- [WORK TO BE COMPLETED]: For the listing that follows, report how many lines contain the word "Google", giving the number and no other text.

- [DATA SUPPLIED]:
Content starts
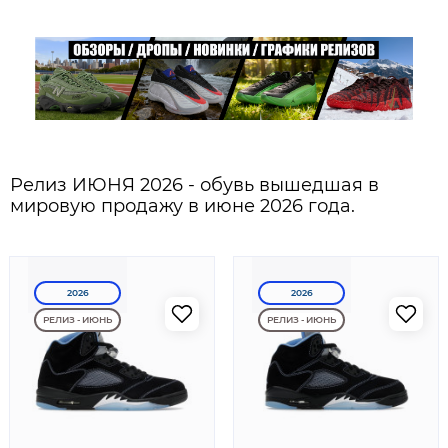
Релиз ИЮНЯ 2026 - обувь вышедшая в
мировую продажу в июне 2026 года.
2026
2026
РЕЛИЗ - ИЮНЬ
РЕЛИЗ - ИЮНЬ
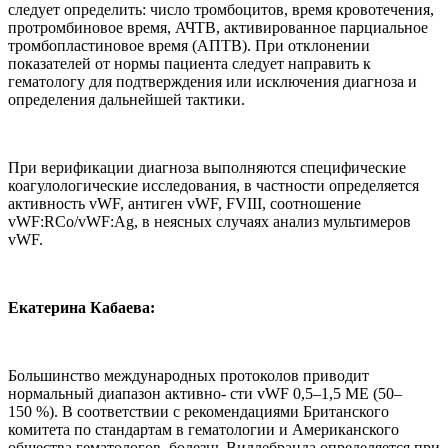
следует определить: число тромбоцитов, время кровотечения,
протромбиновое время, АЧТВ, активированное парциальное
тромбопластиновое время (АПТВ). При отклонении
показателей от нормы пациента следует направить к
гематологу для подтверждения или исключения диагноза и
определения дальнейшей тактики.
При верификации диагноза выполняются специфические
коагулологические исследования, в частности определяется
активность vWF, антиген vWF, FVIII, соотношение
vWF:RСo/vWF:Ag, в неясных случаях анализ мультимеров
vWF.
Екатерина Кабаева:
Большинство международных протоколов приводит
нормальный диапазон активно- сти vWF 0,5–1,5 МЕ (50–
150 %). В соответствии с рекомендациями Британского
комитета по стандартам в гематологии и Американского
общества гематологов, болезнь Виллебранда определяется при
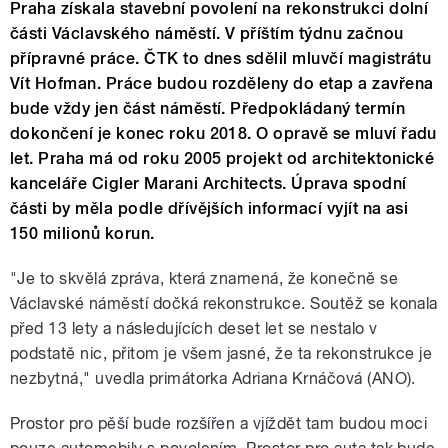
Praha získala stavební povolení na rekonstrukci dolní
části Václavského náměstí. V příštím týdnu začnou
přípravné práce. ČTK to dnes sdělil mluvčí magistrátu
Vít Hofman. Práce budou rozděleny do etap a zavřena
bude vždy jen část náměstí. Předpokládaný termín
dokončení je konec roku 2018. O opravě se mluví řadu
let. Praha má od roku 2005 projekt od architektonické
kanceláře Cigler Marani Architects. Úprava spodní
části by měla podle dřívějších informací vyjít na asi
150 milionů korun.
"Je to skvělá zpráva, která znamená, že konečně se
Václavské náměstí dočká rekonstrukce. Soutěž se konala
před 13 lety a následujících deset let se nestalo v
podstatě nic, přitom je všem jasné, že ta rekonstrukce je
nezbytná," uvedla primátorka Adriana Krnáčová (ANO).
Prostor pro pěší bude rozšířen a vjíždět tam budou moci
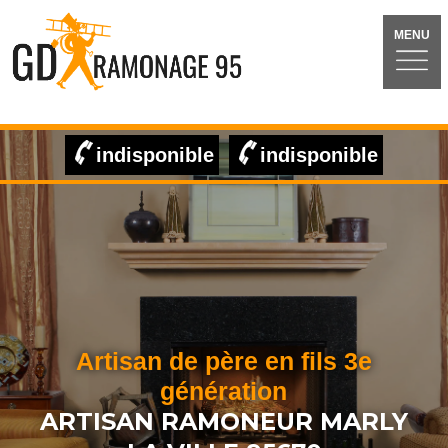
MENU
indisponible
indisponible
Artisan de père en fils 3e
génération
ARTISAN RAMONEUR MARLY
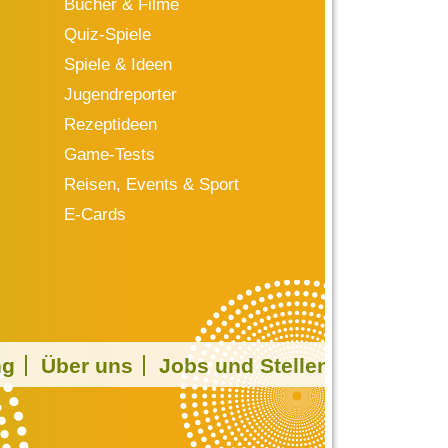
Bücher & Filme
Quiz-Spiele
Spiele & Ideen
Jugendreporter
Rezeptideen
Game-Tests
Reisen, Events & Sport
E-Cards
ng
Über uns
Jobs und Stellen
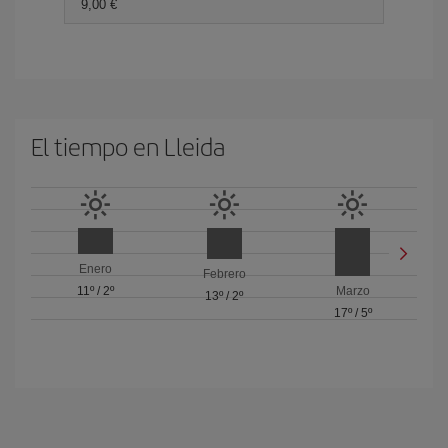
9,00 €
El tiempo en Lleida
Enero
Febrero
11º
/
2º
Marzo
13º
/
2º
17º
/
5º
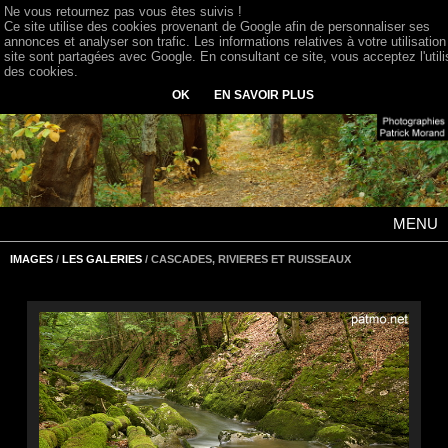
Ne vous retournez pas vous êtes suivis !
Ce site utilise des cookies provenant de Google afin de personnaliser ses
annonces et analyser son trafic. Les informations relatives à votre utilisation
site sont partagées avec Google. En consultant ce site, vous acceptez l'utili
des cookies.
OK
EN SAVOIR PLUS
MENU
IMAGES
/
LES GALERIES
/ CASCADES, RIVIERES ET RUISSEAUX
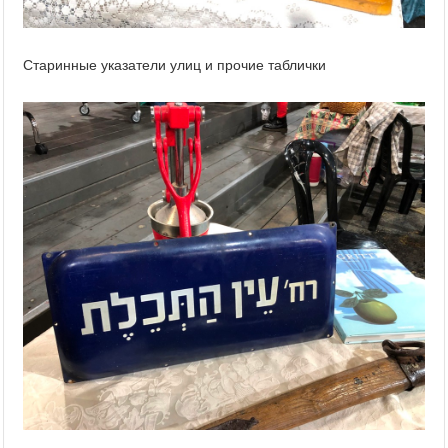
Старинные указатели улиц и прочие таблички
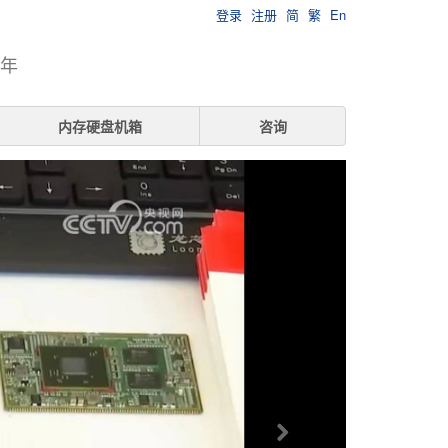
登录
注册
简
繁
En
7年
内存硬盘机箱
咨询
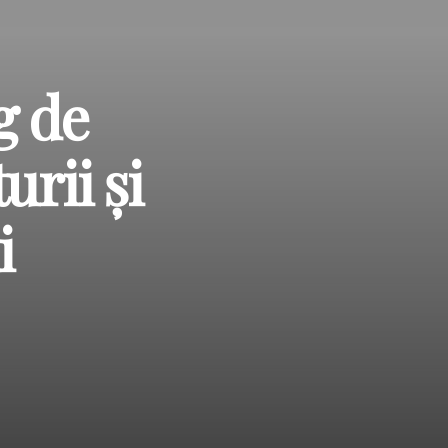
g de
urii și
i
Content ends
- [REPLY TO THE EXERCISE]: 2